The AI Leaders Continue to Strengthen Their Position
Many investors initially assumed independent AI model developers would capture most of the industry’s long-term economics.
Instead, the evidence increasingly suggests that the hyperscalers are absorbing much of that value themselves.
Microsoft’s willingness to substitute internally developed MAI models for external providers is a practical example of this strategy in action.
Similar initiatives are underway across Google, Meta, Amazon, and other large cloud providers.
Rather than depending indefinitely on third-party AI technologies, these companies are steadily bringing every critical component of the AI stack in-house.
Investment Implications
For long-term investors, the most durable AI opportunities may not lie with companies that build a single breakthrough model.
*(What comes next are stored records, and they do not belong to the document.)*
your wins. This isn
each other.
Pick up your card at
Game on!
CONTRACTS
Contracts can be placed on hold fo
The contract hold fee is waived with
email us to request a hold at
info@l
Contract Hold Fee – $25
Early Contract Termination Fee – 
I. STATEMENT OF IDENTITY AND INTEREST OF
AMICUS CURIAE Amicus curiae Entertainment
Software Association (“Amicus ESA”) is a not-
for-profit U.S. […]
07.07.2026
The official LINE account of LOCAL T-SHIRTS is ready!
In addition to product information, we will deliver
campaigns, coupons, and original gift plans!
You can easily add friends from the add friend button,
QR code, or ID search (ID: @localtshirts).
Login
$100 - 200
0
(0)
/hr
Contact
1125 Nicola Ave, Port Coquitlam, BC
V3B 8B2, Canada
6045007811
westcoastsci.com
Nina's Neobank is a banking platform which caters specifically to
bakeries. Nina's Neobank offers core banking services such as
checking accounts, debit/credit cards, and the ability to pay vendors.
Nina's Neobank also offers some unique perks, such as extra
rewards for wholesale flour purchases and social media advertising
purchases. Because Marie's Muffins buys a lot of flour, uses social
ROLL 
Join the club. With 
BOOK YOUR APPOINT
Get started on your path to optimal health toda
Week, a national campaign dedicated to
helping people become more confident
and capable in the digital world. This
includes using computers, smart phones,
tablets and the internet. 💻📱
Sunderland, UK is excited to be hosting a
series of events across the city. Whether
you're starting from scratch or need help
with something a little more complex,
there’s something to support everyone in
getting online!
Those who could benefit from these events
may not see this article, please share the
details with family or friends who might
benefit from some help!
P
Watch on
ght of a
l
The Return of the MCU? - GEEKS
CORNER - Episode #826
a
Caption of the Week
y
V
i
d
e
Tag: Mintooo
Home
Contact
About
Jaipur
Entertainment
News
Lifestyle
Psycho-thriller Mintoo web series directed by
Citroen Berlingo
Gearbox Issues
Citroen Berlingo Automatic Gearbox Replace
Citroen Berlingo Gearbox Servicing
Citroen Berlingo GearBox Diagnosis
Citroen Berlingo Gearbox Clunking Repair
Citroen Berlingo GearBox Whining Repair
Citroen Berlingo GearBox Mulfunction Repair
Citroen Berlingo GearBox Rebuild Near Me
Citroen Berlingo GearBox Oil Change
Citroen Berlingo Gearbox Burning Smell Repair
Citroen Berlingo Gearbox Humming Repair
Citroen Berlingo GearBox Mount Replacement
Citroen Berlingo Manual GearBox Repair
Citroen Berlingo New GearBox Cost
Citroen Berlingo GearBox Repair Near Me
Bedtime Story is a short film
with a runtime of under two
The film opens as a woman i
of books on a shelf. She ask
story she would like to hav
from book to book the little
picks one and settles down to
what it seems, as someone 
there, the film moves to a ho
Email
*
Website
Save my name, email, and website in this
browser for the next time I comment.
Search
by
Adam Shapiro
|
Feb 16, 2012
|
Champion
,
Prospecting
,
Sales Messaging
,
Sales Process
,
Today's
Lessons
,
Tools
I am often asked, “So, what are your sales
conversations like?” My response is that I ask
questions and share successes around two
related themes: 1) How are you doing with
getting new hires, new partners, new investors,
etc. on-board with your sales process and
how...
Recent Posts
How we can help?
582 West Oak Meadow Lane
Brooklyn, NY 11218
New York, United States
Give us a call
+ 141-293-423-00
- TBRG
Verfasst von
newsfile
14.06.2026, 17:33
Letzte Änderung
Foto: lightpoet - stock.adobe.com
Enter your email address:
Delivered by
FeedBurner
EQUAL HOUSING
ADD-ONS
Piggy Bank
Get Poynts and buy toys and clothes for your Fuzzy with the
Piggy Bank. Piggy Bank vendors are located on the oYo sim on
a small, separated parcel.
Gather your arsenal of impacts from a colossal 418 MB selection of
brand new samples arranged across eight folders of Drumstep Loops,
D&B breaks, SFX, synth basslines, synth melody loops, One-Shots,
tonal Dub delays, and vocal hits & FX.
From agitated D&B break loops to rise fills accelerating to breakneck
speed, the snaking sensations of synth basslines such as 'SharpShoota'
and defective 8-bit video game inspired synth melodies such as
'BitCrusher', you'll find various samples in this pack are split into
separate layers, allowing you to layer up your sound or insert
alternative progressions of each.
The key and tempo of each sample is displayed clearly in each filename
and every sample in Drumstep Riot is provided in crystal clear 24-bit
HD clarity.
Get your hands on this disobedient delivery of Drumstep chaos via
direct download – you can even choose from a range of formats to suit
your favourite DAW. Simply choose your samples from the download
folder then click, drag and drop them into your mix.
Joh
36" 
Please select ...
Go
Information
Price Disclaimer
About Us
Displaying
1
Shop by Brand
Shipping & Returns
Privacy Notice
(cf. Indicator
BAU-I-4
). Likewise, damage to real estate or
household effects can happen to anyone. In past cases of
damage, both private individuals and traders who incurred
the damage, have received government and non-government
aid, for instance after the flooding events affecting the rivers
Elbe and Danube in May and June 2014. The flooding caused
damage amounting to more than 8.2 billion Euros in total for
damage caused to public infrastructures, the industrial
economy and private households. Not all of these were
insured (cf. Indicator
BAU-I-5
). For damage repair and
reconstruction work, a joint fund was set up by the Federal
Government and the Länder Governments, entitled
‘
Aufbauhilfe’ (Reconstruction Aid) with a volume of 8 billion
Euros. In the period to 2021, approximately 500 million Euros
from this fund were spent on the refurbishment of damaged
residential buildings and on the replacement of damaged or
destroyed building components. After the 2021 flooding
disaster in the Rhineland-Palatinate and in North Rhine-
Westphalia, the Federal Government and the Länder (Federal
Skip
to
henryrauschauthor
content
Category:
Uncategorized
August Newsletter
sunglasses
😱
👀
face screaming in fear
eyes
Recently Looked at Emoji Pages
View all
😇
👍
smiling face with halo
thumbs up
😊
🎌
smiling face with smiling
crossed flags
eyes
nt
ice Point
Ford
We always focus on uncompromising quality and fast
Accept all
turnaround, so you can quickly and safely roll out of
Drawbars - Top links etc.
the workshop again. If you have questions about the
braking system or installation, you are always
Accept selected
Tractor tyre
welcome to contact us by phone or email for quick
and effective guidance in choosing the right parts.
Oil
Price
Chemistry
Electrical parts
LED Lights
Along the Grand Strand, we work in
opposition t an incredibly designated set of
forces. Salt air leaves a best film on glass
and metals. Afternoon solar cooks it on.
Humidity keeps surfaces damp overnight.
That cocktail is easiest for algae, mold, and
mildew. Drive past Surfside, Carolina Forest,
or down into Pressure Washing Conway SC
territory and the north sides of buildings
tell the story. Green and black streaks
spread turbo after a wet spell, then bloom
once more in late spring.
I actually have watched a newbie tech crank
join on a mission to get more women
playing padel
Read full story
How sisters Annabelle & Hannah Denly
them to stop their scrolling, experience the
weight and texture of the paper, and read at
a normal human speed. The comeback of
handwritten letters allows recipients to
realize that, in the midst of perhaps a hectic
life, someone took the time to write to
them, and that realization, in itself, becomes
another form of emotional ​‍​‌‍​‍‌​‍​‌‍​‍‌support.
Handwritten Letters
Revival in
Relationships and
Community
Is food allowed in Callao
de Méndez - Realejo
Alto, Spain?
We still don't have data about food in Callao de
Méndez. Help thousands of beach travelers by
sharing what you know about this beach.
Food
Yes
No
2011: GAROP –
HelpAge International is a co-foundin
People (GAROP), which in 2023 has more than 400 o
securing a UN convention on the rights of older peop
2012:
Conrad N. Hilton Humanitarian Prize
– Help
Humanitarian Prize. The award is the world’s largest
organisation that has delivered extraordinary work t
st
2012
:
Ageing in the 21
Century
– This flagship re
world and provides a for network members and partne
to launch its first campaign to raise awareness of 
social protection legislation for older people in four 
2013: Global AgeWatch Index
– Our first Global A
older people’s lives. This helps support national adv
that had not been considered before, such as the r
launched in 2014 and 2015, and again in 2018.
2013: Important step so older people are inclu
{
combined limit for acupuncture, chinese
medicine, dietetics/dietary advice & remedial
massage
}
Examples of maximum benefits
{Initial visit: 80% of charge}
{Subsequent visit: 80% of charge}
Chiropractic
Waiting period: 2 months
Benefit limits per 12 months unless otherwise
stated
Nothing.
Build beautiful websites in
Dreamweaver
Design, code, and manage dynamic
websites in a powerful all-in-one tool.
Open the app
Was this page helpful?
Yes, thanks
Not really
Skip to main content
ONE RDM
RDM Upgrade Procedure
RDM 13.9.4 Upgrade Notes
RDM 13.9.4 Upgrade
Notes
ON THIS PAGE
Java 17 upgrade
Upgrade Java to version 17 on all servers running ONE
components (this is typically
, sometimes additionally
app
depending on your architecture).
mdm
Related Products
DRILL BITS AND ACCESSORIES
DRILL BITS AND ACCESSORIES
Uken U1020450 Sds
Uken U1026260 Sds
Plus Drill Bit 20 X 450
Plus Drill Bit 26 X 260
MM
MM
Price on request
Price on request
Instead, the greatest value creation is likely to occur among companies that control the entire AI value chain.
Owning the customer relationship, the cloud infrastructure, the proprietary models, the AI chips, and the global data center network creates multiple reinforcing competitive advantages that are difficult to replicate.
The AI race is no longer simply about building the smartest model.
It is becoming a competition to own the entire AI ecosystem.
The companies that successfully integrate proprietary models with proprietary silicon and unmatched global distribution channels are increasingly positioning themselves to remain the AI champions for years to come.